Buenos Aires, cualquier día del segundo mes de 2006
Una creadora, a la sombra de un hombre.
Camille Claudel era hermosa, talentosa y obsesionada por la escultura. Vivio para el arte y es por el arte que encontró su par/maestro/pasión en París, Rodin. Camille decide romper su enardecida relación en 1893. En ese instante comenzó su empobrecimiento progresivo, fue encerrándose más y más en sí misma. En 1905 una gran depresión la sacudió, no salía de su casa, destruía a martillazos todas su obras una vez terminadas, para que nadie se las apropiara. Tenía manía persecutoria, decía que Rodin le había robado todo (tal vez ..su alma).
En 1913 la encierran en un internado en el que pasó los siguientes 30 años, su madre jamás accedió a sacarla de allí.
Muere en 1943 y nunca se encontraron sus restos.
“En la Enciclopedia Británica se le concede sólo una línea:
“(1883- 1898) amante y modelo de Rodin”.
Pd.: Hace unos años tuve la oportunidad de visitar el Museo Rodin y para mi sorpresa, me encontré con una sala “Camille Claudel”, con muchas obras de ella. Maravillosas, enérgicas, geniales.
Saludos
Las artistas son así, intensas.
Abrazos
Vi seu comentário no Blog da amiga Slave... E tomei a liberdade de vir até aqui e convidar vc... Isso... Convidar vc a me ler tb...
Seu blog é lindo... Amei o modo de escrever... Venha ? Será uma honra...
Y coincido en que las mujeres que vivimos apasionada y visceralmente podemos morir de amor.
Camille, fuerza talento emoción locura amor sensación sumisión , mas locura admiración alumna maestra total.

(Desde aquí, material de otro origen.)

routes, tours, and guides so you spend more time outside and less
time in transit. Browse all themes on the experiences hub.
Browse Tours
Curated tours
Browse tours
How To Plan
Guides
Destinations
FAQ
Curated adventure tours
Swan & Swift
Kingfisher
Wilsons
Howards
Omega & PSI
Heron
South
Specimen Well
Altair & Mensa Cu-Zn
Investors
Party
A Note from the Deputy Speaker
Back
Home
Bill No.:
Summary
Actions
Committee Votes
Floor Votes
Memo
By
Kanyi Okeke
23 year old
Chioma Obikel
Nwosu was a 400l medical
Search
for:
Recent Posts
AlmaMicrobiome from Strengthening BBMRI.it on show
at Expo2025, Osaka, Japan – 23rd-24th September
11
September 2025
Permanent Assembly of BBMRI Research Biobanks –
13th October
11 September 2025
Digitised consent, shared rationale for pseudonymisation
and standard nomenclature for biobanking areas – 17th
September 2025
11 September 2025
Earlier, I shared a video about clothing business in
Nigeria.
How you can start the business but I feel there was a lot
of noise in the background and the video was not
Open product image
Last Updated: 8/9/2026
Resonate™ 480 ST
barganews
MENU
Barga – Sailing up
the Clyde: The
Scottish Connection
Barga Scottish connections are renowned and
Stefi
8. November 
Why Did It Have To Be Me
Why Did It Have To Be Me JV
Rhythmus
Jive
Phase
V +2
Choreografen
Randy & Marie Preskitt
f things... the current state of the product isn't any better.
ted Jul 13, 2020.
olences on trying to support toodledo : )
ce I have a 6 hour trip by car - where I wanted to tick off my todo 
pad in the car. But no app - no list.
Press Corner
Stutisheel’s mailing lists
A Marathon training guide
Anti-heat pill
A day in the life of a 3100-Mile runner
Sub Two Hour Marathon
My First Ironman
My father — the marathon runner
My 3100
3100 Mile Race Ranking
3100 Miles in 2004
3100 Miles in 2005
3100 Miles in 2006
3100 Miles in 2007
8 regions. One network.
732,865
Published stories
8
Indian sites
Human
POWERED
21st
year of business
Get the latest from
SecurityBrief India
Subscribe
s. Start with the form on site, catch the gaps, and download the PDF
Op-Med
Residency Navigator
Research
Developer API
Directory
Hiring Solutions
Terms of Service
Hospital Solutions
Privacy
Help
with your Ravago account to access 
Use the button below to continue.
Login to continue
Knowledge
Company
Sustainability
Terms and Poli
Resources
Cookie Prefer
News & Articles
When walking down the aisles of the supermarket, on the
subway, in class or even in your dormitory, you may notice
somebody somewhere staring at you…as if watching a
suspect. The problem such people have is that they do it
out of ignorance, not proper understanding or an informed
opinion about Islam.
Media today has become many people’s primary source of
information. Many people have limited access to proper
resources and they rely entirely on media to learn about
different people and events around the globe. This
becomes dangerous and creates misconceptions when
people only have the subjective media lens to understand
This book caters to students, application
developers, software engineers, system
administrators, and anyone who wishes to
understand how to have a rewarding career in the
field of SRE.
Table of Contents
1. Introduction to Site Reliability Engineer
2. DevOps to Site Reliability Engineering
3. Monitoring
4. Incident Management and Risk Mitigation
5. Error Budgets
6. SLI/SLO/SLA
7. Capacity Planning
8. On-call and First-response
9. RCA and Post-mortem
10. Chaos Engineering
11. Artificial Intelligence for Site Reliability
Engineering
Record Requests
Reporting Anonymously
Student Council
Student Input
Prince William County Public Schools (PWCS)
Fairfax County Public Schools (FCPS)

He vivido todo mi vida entre artistas y aún no los entiendo, tendrían que estar tatuados en algún lado del cuerpo, para escapar de ellos.
Por vos mi querida licencia en arte y en otras yerbas más importante.
Te quiero
Y los ojos de Camille son el mediterráneo entero al igual.....
BASTA ALFREDO QUE HOY ES MIERCOLES (diría Malena) jajajaja.
Un beso (puede ser dos?? bah digo)
Como Camille, muchas mujeres sobre todo aquellas que vivimos visceralmente, sin especulación con pasión, morimos aún por amor.